# mice pick and mix



## SarahC (Oct 3, 2008)

Saturdays are for mouse sorting.A few bits and bobs in the pipeline.My orange splashed have come on in leaps and bounds.Initially they were very washed out and barely splashed.Now they are almost as good a colour as my brindles which I didn't think would be achievable.
Splashed








Brindle








I've bred a line of diluted pieds that are pleasing to my eyes for tri production.








Earlier in the year I got a provisional standard accepted for the silver blues.I rarely show silverd mice but I've had them for more than a decade because I find them attractive
Silver Blue baby








50 shades of Grey mice,all from one litter


----------



## andypandy29us (Aug 10, 2012)

love the orange and the 50 shades of grey mice  they are all beautiful


----------



## Kitei (Feb 4, 2013)

The silvered blues are very appealing. Impressed by the brindle/splashed comparisons, too.


----------



## TwitchingWhiskers (Feb 2, 2013)

They look great. Great color on the orange splashed


----------



## Seafolly (Mar 13, 2012)

Wow I love the diluted pied markings. I would have called them broken! (shows how much I know)
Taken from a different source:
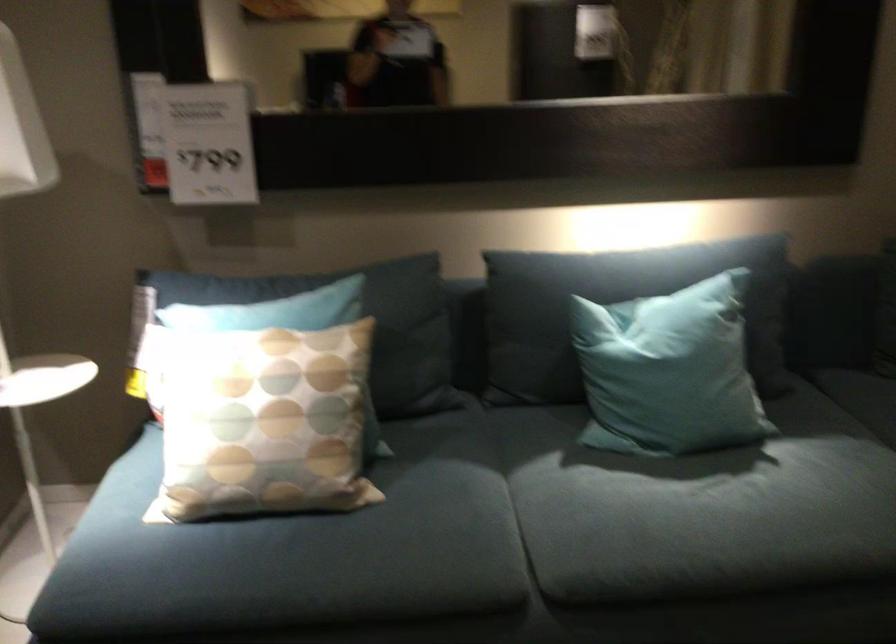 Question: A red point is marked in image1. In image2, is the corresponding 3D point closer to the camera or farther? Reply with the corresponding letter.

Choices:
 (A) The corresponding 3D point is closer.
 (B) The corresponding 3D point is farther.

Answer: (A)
Orange splashed...new favourite variety.


----------



## Skye_29 (Jan 7, 2013)

I'm such a sucker for grey mice. They all look fantastic though


----------



## windyhill (Jan 19, 2010)

Lovely!


----------



## nataliew (Feb 2, 2013)

stunning splashed mice


----------



## Cait (Oct 3, 2008)

SarahC said:


> Saturdays are for mouse sorting.A few bits and bobs in the pipeline.My orange splashed have come on in leaps and bounds.


Saturdays are for mouse sorting here too  your orange splashed are looking really nice.


----------



## ThatCertainGlow (Jun 23, 2012)

Congratulations on the splashed, they are really much improved. I love the seven grey beauties.  Good luck with the new standard.


----------